The Sochi Winter Games have begun – play nicely, everyone. For now and for this blog, though, it’s an opportunity for me to unveil a picture of the ‘modern’ Sov Blok Judge.

The Sov Judges have a long and interesting history in the Judge Dredd strip, appearing for the first time during (fittingly) an Olympic event – in point of fact, the Lunar Olympics. I’ll leave the detail on that for a later post, as the judge here is not one of those grim and threatening Cold War baddies, but the post-Glasnost styled ‘friendly’ Sov Judge. The former Sov Blok, like Sino Cit and the US Mega Cities also lost a principal city to nuclear detonation, so this judge is an East Meg 2 street judge, with uniform reinterpreted (a look going back to the Apocalypse War story) by the great Carlos Ezquerra; the style has been pretty well adhered to since, save for the odd variance in cloaks and knee pads. As uniforms go it’s pretty good – distinctive without straying too far from the style set down by Ezquerra for Dredd and his fellow American judges, but with enough points of difference (a duller palette, more bullet-shaped helmet) to distinguish it. Being an Ezquerra design there’s also a sense of utilitarianism about it, too, which I like.

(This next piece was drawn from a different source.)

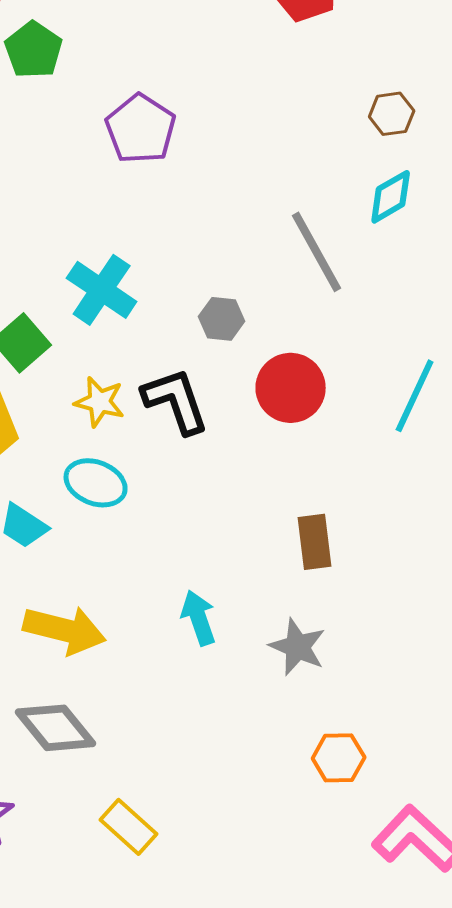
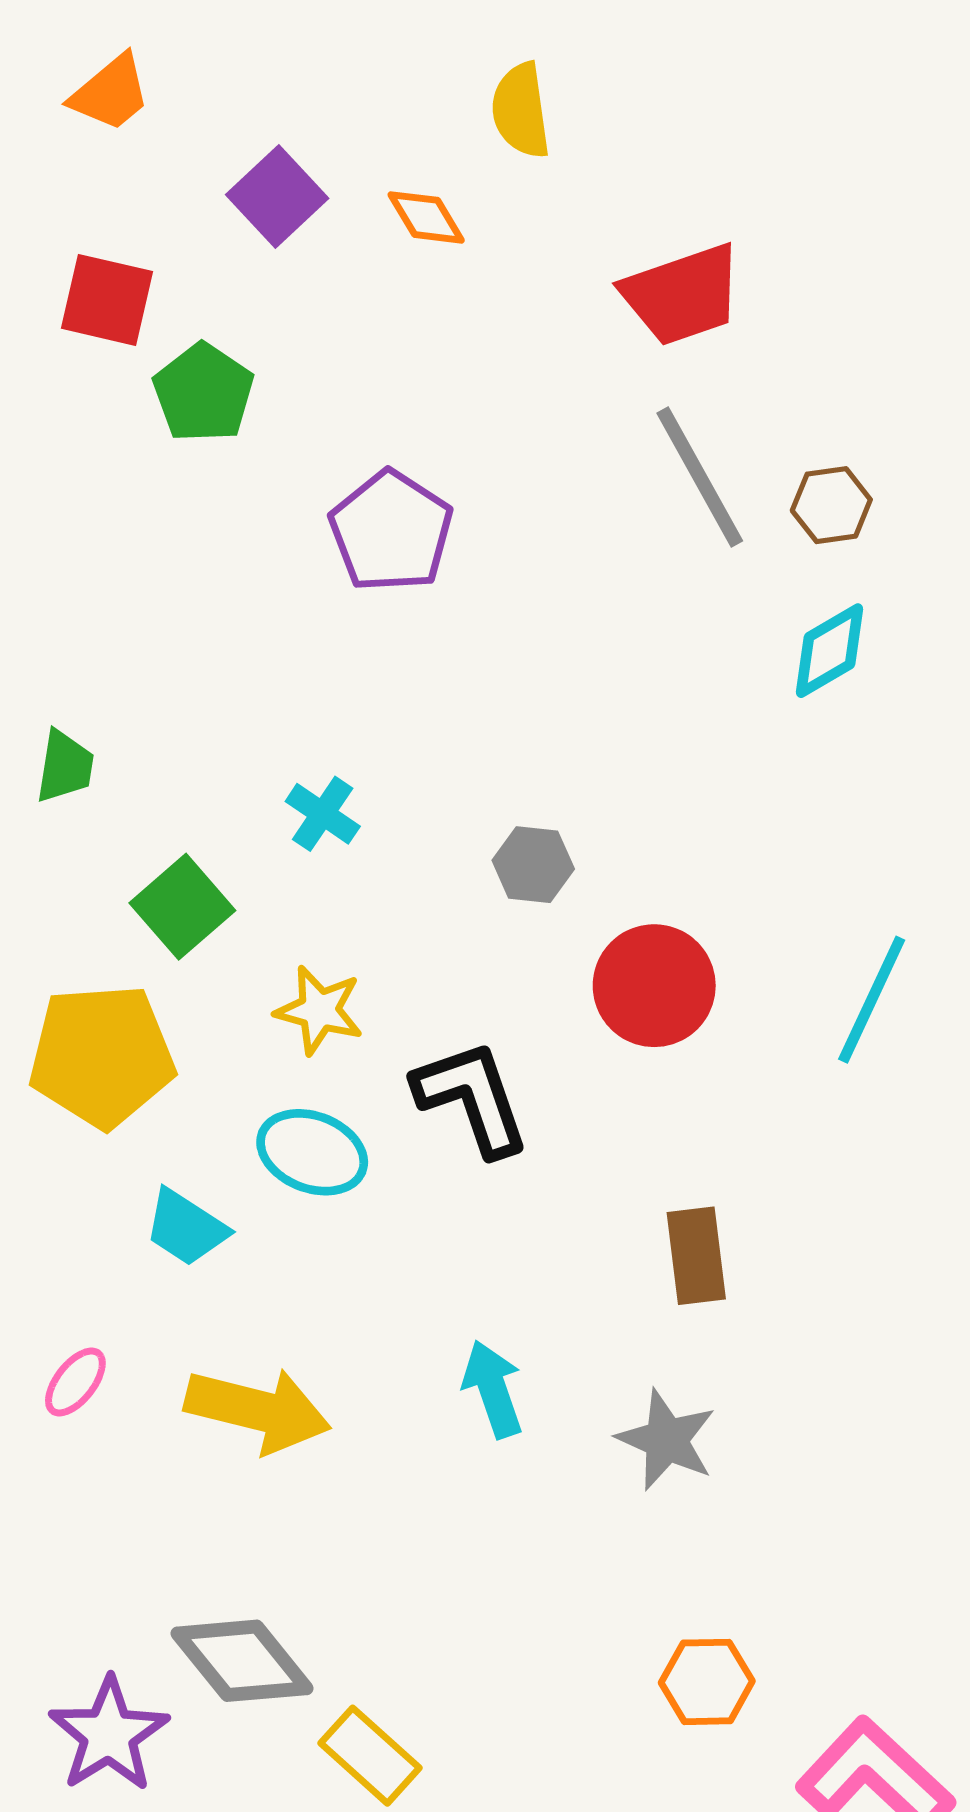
gray line: (317, 252) -> (700, 477), moved
cyan cross: (102, 290) -> (323, 814), size x0.6
black L-shape: (176, 401) -> (472, 1098), moved
gray diamond: (56, 728) -> (242, 1661), moved
orange hexagon: (339, 758) -> (707, 1682), moved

Other than that, there’s not much to say about the modern Sov judges. They’ve appeared in several stories, both as heroes and as enemies, as brutes, comedy fodder (the late Supreme Judge Traktorfaktori couldn’t be anything else with a name like that) and as sympathetic love interests. In the Nineties they were almost single-handedly adopted by Garth Ennis for his time penning Dredd, and his touch was light - his letterers adopt a mock-Cyrillic font for their speech balloons, and on the whole Ennis turned the former baddies into likeable semi-regular guest spots, creating the aforementioned Traktorfaktori and Judge Brylkreem (ho ho) as well, before offing both in separate stories.  So as judges go they’ve been pretty well served by Dredd’s creators and later contributors. And it would be rather cool to see them on the big screen!